5. Empirical Findings, Error Analysis, and Model Limitations
Error analysis reveals that Meditron-70B is especially challenged by:
- Multistep temporal/probabilistic reasoning (RC Level 3)
- Integration of multiple (>3) subspecialty concepts (CCI Level 3)
- Subtle pathophysiological distinctions (e.g., differentiating paraneoplastic vs. radiation-induced syndromes)
The observed performance drop under RAG — uniquely detrimental compared to general-domain models — suggests conflicts in factual style or knowledge framing between pretrained weights and external retrievals. The absence of explicit, clinical-reasoning–oriented fine-tuning and the reliance on generic biomedical corpora likely explain weaknesses on board-exam vignettes demanding complex reasoning (Sorka et al., 10 Aug 2025).
A plausible implication is that domain-adapted pretraining alone is insufficient for specialty-level reasoning unless it is supplemented with curricula or objectives congruent with the target clinical tasks.
6. Comparative Analysis and Architectural Innovations
Unlike Meditron-70B, other models (most notably LLaMA 3.3-70B) demonstrated substantial gains under multi-agent (agentic) frameworks, which decompose clinical reasoning into discrete steps: question parsing, retrieval, synthesis, and output validation. For LLaMA 3.3-70B, this approach improved board-exam accuracy from 69.5% to 89.2%. Meditron-70B, lacking such structuring, remains bound by its pretraining distributional assumptions (Sorka et al., 10 Aug 2025).
These findings indicate that further scaling or additional biomedical data are not by themselves sufficient. Instead, model architectural interventions through agentic decomposition — structuring model inference into modular cognitive stages — are required for domain-specialized LLMs to approach human-level performance in complex medical reasoning tasks.
7. Open Release, Licensing, and Prospects for Enhancement
Meditron-70B’s code, weights, and pretraining scripts are fully available under permissive open-source licensing (Apache 2.0 for code, CC BY-NC for weights), with the curation pipeline and a large fraction of the guidelines dataset public on HuggingFace and GitHub.
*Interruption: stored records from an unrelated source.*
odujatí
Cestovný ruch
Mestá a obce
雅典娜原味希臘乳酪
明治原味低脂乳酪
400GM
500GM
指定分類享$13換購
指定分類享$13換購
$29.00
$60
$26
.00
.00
This release supports independent benchmarking, auditing, and downstream task adaptation by academic and clinical research communities (Chen et al., 2023).
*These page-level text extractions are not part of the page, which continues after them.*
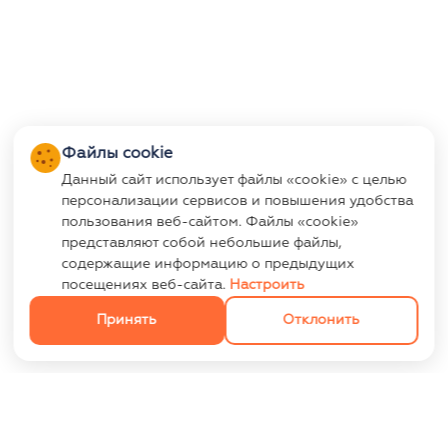
Файлы cookie
Данный сайт использует файлы «cookie» с целью
персонализации сервисов и повышения удобства
пользования веб-сайтом. Файлы «cookie»
представляют собой небольшие файлы,
содержащие информацию о предыдущих
посещениях веб-сайта.
Настроить
Принять
Отклонить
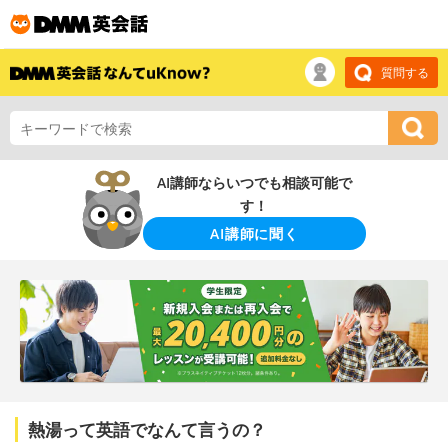
質問する
AI講師ならいつでも相談可能で
す！
AI講師に聞く
熱湯って英語でなんて言うの？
Recommended directions for enhancing Meditron-70B’s clinical reasoning include:
- Incorporating fine-tuning tasks targeted to multi-step clinical case resolution and simulation of clinical dialogue
- Aligning the retrieval corpus with actual exam vignette styles to reduce representational conflict
- Embedding structured agentic inference (consistent with cognitive processes)
- Incorporating multimodal data (e.g., imaging, diagrams) to extend beyond text-based evaluations
In summary, Meditron-70B defines a leading open baseline for medical-domain LLMs. Its architecture and dataset advances enable competitive general medical QA, yet it underscores the enduring challenge of achieving specialty clinical reasoning performance without explicit reasoning-oriented training or agentic inference structure (Chen et al., 2023, Sorka et al., 10 Aug 2025).